In the data below, the answer is the run of lines from the line containing "Discover more about 24/7 in-hom" through the line containing "state regulations", both included; print it exactly and nothing else.

Records drawn from a dataset
>>>>

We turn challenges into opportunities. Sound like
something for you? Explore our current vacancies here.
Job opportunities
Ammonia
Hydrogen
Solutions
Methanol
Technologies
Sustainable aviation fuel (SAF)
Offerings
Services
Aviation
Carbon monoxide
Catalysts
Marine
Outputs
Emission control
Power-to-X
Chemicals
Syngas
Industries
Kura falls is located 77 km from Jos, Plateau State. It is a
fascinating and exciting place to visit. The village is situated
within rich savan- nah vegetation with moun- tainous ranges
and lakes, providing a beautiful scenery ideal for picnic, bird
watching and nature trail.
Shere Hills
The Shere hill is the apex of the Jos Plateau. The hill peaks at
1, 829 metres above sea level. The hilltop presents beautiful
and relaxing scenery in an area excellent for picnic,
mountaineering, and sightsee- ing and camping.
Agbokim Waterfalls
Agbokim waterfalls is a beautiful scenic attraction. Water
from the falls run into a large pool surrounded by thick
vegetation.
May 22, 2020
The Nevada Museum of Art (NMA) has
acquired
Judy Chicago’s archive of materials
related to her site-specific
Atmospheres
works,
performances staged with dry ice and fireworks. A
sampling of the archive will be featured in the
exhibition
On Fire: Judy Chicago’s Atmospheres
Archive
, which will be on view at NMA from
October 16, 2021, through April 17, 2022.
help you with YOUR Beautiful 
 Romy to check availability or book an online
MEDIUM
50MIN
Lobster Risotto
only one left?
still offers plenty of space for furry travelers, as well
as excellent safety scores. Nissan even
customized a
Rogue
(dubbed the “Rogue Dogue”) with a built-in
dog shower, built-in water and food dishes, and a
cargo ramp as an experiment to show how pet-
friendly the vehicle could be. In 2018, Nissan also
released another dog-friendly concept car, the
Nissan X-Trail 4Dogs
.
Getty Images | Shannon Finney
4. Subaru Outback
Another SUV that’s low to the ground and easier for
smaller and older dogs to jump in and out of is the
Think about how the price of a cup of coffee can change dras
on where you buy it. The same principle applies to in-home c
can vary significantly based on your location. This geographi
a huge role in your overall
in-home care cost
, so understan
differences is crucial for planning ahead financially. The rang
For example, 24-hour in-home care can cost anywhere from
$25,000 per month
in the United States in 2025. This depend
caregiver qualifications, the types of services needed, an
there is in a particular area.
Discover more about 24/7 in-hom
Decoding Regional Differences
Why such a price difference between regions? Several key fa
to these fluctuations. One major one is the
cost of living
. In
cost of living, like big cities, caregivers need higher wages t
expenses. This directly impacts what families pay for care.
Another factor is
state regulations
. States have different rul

<<<<

Completed task:
Discover more about 24/7 in-hom
Decoding Regional Differences
Why such a price difference between regions? Several key fa
to these fluctuations. One major one is the
cost of living
. In
cost of living, like big cities, caregivers need higher wages t
expenses. This directly impacts what families pay for care.
Another factor is
state regulations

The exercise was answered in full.